The camera works by capturing a chunk of the light field, which Lytro defines as, “the amount of light traveling in every direction through every point in space.” It is a technology that allows you to snap first, and afterwards decide where within the field you want to focus the viewer’s attention. As you amuse yourself by clicking around in the demo gallery on Lytro’s website, think about how important the act of focusing is to your effectiveness as a learner and a leader.
Where do you choose to focus as you travel through the complex field of information coming at you from every direction and from every point in space? Do you try to multitask in an effort to be more productive? In The Power of Full Engagement, Jim Loehr and Tony Schwartz warn that multitasking results in divided attention, lower quality of work, and a shallowness of connection to others.
Or, alternatively, do you comfort yourself by adhering mainly to one level of focus or another? In a recent HBR article entitled Managing Yourself: Zoom In, Zoom Out, Rosabeth Moss Kanter observed, “The lens through which leaders view the world can help or hinder their ability to make good strategic decisions, especially during crises. Zoom in, and get a close look at select details—perhaps too close to make sense of them. Zoom out, and see the big picture—but perhaps miss some subtleties and nuances.”

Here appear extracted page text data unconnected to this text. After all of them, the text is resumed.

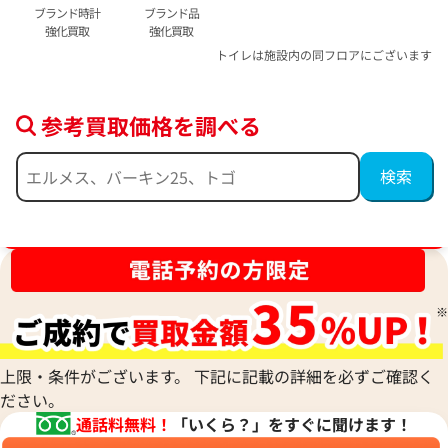
ブランド時計
ブランド品
強化買取
強化買取
トイレは施設内の同フロアにございます
参考買取価格を調べる
ブランド品買取強化中！売るなら今！
上限・条件がございます。 下記に記載の詳細を必ずご確認く
ださい。
通話料無料！
「いくら？」をすぐに聞けます！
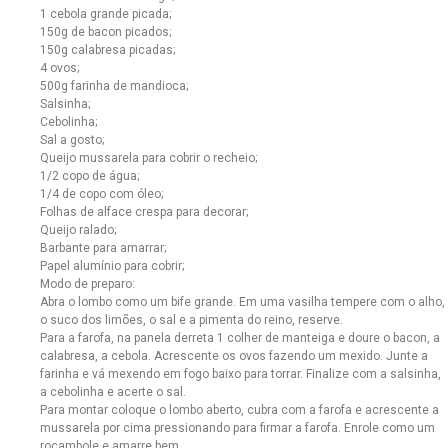
1 cebola grande picada;
150g de bacon picados;
150g calabresa picadas;
4 ovos;
500g farinha de mandioca;
Salsinha;
Cebolinha;
Sal a gosto;
Queijo mussarela para cobrir o recheio;
1/2 copo de água;
1/4 de copo com óleo;
Folhas de alface crespa para decorar;
Queijo ralado;
Barbante para amarrar;
Papel alumínio para cobrir;
Modo de preparo:
Abra o lombo como um bife grande. Em uma vasilha tempere com o alho,
o suco dos limões, o sal e a pimenta do reino, reserve.
Para a farofa, na panela derreta 1 colher de manteiga e doure o bacon, a
calabresa, a cebola. Acrescente os ovos fazendo um mexido. Junte a
farinha e vá mexendo em fogo baixo para torrar. Finalize com a salsinha,
a cebolinha e acerte o sal.
Para montar coloque o lombo aberto, cubra com a farofa e acrescente a
mussarela por cima pressionando para firmar a farofa. Enrole como um
rocambole e amarre bem.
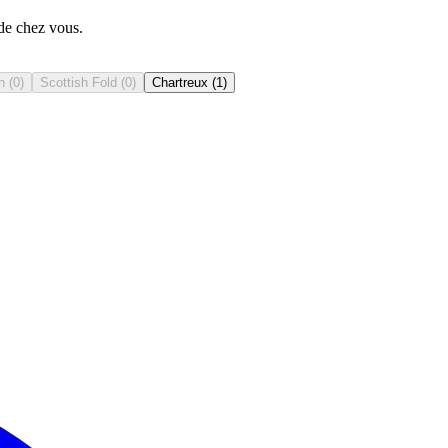
 de chez vous.
n
(
0
)
Scottish Fold
(
0
)
Chartreux
(
1
)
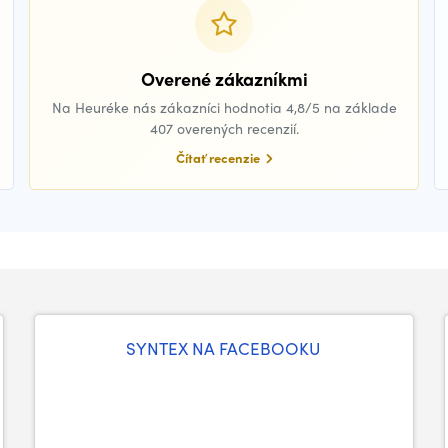
Overené zákazníkmi
Na Heuréke nás zákazníci hodnotia 4,8/5 na základe
407 overených recenzií.
Čítať recenzie
SYNTEX NA FACEBOOKU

In the last several weeks, I’ve had the good fortune to spend some time deepening my facility with two different but complementary systems-based coaching frameworks—Coaching from a Systems Perspective and Leadership Agility—that help people build their capacity for shifting focus with clarity and purpose. I will write more about each of them in the future; but for starters, I’ll leave you with a useful question:
How does what you’re focusing on right now support your greater purpose?